You have to take the time. πŸ’™

I went out of town to a conference with a few coworkers. I’ve been in meetings with them before but we have never really talked about our personal lives. But when you’re our of town, it becomes personal quick.

One of my coworkers asked about my kids. The usual, how old are they and things like that. I right away mentioned my son. He has autism and is non verbal. I mentioned my blog and how my goal is to spread awareness.

One of them, right away, maybe in an attempt of trying to make me feel better said, “Autistic people are very smart. Haven’t you seen Rain Man?”.

And everyone chimed in. They started saying how he was able to count all the toothpicks when they fell on the floor and how he was able to count cards in poker.

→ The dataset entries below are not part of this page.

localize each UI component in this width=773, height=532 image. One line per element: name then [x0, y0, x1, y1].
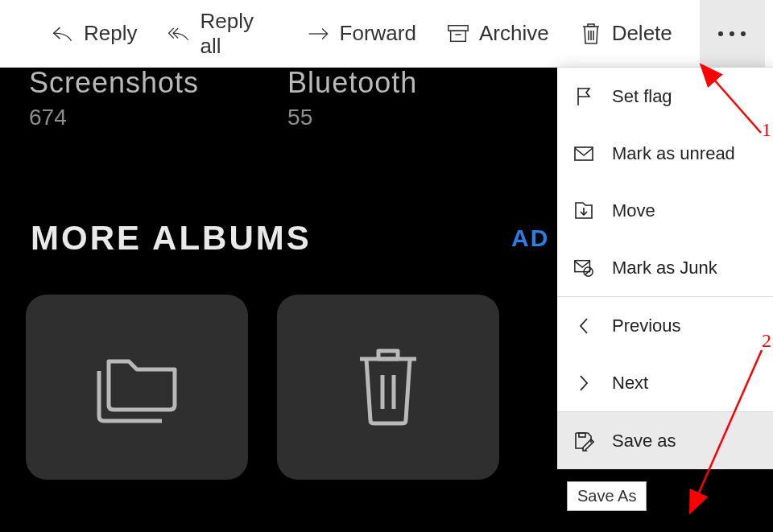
- folders-icon: [85, 347, 189, 427]
- delete-button[interactable]: Delete: [577, 0, 676, 67]
- menu-label: Mark as unread: [612, 143, 735, 164]
- reply-icon: [52, 23, 74, 45]
- menu-label: Mark as Junk: [612, 258, 717, 278]
- reply-all-icon: [167, 23, 190, 45]
- more-icon: [718, 31, 746, 36]
- save-as-icon: [573, 431, 594, 452]
- menu-label: Set flag: [612, 86, 672, 107]
- menu-label: Next: [612, 373, 648, 394]
- tooltip-save-as: Save As: [567, 481, 647, 511]
- menu-mark-unread[interactable]: Mark as unread: [557, 125, 773, 182]
- menu-previous[interactable]: Previous: [557, 297, 773, 354]
- menu-move[interactable]: Move: [557, 182, 773, 239]
- menu-label: Save as: [612, 431, 676, 452]
- chevron-right-icon: [573, 373, 594, 394]
- chevron-left-icon: [573, 315, 594, 336]
- email-toolbar: Reply Reply all Forward Archive: [0, 0, 773, 68]
- svg-rect-9: [575, 260, 590, 271]
- album-title: Screenshots: [29, 66, 199, 100]
- archive-icon: [447, 23, 469, 45]
- menu-save-as[interactable]: Save as: [557, 412, 773, 469]
- delete-label: Delete: [612, 21, 672, 46]
- envelope-icon: [573, 143, 594, 164]
- more-albums-heading: MORE ALBUMS: [31, 219, 312, 258]
- more-actions-menu: Set flag Mark as unread Move Mark as Jun…: [557, 68, 773, 469]
- flag-icon: [573, 86, 594, 107]
- svg-rect-8: [575, 147, 593, 160]
- add-album-link: AD: [511, 225, 549, 252]
- svg-rect-0: [449, 25, 468, 31]
- junk-icon: [573, 258, 594, 278]
- album-screenshots: Screenshots 674: [29, 66, 199, 130]
- forward-label: Forward: [340, 21, 416, 46]
- album-title: Bluetooth: [287, 66, 417, 100]
- album-bluetooth: Bluetooth 55: [287, 66, 417, 130]
- svg-rect-1: [451, 31, 466, 41]
- forward-icon: [308, 23, 330, 45]
- reply-all-button[interactable]: Reply all: [164, 0, 279, 67]
- menu-next[interactable]: Next: [557, 354, 773, 411]
- trash-large-icon: [352, 343, 424, 431]
- archive-label: Archive: [479, 21, 549, 46]
- reply-label: Reply: [84, 21, 137, 46]
- forward-button[interactable]: Forward: [304, 0, 420, 67]
- reply-button[interactable]: Reply: [48, 0, 140, 67]
- trash-icon: [580, 23, 602, 45]
- menu-label: Move: [612, 200, 655, 221]
- menu-label: Previous: [612, 315, 681, 336]
- reply-all-label: Reply all: [200, 9, 276, 59]
- album-count: 55: [287, 105, 417, 130]
- move-icon: [573, 200, 594, 221]
- menu-mark-junk[interactable]: Mark as Junk: [557, 239, 773, 296]
- folder-tile: [26, 295, 248, 480]
- trash-tile: [277, 295, 499, 480]
- more-actions-button[interactable]: [700, 0, 765, 68]
- menu-set-flag[interactable]: Set flag: [557, 68, 773, 125]
- archive-button[interactable]: Archive: [444, 0, 552, 67]
- svg-rect-12: [579, 433, 585, 437]
- album-count: 674: [29, 105, 199, 130]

Well, we were staying in Vegas after all.

And I smiled. I thanked them for their attempt in trying to make me feel better. I told them that of course I’d love for my son to speak and for him not to struggle so much with his sensory overloads. But in all honesty, I accept him for who he is. Why would I want his skin color to be different or his eye color to change, if this is who he is? Asking to change him would be like asking for a different child.

And I wouldn’t want that.

I told them in all honesty, my son is severe. His cognitive skills are delayed. He probably won’t ever have the skills like that of Rain Man.

And this conversation quickly went sour. Everyone got quiet. Everyone was uncomfortable. I think because people don’t know how to react to this type of truth.

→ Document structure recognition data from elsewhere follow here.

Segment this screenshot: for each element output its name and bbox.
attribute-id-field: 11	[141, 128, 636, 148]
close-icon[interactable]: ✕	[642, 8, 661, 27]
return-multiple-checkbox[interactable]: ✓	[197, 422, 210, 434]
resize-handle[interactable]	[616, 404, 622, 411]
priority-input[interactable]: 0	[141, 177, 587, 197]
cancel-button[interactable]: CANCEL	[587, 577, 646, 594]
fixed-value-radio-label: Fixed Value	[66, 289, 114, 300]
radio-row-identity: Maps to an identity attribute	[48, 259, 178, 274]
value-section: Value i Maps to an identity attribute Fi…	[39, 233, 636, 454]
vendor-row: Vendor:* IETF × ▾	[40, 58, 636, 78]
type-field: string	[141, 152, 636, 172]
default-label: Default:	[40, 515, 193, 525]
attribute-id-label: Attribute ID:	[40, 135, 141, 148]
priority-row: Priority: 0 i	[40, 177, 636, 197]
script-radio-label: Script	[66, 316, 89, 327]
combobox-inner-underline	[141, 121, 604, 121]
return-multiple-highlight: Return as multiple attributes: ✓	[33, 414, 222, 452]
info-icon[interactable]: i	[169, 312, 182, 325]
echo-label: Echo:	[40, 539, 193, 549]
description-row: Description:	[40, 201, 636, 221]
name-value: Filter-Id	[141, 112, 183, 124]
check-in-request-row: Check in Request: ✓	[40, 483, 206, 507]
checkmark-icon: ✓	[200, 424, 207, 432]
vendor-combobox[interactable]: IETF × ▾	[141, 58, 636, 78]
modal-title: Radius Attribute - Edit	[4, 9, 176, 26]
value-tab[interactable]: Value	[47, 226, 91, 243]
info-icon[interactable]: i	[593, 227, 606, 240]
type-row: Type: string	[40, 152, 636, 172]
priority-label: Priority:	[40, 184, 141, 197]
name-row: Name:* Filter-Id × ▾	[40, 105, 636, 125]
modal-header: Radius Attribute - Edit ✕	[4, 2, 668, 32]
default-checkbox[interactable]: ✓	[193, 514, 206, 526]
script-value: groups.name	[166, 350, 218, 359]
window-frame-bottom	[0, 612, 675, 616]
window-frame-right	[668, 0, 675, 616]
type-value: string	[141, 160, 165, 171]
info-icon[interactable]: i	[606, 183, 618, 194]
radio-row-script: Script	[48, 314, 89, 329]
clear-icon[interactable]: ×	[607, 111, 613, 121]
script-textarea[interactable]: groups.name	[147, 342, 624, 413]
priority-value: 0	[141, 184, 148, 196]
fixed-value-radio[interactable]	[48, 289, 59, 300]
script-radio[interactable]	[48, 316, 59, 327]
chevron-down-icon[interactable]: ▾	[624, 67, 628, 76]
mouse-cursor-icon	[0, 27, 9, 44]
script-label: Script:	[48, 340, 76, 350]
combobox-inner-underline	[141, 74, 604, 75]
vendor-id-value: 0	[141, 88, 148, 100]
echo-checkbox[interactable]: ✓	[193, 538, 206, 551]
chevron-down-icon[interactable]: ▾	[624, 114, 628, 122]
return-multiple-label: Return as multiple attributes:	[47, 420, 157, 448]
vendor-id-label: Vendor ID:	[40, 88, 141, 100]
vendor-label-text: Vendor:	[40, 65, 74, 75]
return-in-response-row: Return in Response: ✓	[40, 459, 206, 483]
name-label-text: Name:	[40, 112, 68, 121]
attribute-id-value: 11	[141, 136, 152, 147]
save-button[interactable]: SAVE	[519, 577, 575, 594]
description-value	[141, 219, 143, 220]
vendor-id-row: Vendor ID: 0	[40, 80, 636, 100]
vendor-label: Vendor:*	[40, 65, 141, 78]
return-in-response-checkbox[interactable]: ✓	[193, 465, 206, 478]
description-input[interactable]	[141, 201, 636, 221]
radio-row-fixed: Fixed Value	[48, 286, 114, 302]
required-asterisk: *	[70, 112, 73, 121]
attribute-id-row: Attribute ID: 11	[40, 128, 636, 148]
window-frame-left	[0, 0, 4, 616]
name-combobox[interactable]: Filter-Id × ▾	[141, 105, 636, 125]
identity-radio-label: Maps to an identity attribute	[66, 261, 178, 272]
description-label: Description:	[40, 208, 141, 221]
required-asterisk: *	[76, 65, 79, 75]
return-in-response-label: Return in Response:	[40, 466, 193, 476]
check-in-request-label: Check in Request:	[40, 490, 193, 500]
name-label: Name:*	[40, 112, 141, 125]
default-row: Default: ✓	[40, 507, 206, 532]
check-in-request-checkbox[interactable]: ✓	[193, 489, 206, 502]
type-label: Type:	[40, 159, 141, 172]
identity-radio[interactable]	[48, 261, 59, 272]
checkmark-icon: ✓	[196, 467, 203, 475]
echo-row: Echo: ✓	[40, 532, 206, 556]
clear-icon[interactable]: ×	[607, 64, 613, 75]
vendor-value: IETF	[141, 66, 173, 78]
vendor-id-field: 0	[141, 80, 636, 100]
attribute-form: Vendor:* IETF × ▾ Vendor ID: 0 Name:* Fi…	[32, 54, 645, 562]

The thing is, yes he’s nonverbal and the first thing one would notice about him when you meet him is his lack of acknowledgment of the outside world.

But he’s more than that.

He’s caring. If he sees you crying he will try his best to make you feel better with hugs and kisses.

He doesn’t like to leave others behind. When we pick him up from my parents’ house he will force my parents to get in the car with us.

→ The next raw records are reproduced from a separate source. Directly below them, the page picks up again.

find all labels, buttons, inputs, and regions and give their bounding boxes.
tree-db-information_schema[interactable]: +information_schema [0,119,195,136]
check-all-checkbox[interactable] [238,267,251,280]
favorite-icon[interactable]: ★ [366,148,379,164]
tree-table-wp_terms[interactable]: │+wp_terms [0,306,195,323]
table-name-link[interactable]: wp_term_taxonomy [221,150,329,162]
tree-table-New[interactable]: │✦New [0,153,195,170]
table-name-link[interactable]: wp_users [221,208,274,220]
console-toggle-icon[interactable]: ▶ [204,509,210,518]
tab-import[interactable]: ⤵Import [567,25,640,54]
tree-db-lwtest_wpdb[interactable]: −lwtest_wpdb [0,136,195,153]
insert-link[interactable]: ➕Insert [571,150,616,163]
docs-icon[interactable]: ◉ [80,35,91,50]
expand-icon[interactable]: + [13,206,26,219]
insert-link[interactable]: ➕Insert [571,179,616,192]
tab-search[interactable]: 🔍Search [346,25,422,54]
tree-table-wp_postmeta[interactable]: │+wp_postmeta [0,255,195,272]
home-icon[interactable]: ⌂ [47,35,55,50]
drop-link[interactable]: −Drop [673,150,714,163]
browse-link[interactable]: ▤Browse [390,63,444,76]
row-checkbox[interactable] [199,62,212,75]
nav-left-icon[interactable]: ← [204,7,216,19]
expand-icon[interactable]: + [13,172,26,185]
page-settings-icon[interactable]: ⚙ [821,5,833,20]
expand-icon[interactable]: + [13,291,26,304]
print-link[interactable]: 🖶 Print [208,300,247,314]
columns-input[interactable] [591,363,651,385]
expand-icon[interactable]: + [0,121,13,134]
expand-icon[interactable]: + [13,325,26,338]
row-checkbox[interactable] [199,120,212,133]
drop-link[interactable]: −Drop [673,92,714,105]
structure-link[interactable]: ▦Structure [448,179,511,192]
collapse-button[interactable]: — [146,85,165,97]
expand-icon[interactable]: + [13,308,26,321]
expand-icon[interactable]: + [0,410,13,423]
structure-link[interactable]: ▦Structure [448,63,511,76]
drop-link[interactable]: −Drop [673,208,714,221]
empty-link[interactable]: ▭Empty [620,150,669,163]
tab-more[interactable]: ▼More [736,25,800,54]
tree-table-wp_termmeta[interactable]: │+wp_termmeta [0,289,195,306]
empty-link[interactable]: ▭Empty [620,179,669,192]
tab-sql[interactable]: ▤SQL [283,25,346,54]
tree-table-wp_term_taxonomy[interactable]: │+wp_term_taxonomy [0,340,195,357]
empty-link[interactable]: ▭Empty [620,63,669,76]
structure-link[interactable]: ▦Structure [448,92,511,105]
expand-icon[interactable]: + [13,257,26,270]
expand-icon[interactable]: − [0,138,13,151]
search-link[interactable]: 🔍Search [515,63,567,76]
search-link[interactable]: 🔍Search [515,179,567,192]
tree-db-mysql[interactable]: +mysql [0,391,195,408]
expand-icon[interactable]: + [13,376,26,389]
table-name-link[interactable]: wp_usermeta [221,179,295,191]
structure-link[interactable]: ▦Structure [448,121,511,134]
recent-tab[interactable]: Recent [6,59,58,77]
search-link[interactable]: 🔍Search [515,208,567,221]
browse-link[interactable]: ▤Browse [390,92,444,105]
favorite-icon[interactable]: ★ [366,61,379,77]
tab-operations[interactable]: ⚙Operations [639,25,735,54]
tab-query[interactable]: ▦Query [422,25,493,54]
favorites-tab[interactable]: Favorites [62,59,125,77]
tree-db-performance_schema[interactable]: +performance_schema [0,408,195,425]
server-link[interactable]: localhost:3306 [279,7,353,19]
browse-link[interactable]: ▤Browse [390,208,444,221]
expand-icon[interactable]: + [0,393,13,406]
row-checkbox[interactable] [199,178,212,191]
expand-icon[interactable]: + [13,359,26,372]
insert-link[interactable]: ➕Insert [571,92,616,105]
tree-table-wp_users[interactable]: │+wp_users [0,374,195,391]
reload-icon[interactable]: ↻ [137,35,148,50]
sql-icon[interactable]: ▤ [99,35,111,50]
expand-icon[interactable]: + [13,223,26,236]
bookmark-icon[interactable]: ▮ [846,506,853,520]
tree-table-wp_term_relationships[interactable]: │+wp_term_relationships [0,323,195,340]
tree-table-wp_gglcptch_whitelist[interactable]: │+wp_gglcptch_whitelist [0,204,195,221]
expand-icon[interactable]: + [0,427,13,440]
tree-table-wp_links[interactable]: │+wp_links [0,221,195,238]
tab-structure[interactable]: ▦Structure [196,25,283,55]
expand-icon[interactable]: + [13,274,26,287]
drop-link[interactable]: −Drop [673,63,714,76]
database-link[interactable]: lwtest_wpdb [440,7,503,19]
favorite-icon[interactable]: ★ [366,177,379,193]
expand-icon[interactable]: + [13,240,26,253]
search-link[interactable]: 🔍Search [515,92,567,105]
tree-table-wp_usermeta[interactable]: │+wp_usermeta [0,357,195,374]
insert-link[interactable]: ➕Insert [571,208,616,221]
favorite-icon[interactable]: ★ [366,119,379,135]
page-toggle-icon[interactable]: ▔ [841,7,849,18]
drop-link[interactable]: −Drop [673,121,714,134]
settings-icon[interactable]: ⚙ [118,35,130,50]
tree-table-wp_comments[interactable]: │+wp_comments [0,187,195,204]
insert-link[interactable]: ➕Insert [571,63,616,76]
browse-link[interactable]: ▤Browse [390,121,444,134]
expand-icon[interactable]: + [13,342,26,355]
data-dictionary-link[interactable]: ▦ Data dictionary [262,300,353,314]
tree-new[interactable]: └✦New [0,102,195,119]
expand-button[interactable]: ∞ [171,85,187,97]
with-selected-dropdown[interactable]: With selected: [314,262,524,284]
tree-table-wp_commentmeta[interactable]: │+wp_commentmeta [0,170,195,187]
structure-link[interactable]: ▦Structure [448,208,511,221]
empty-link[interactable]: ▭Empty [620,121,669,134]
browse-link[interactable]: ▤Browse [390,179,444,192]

If you spill a drink on the floor, he will run to grab a rag to help you clean it up.

And when we get home, the first thing he wants to do is to bring his doggies inside. He hates it when they stare at us from the back door.

The thing is when one sees past people disabilities, and one takes the time to get to know them, really know them, one can see who they really are.

The beautiful qualities they possess.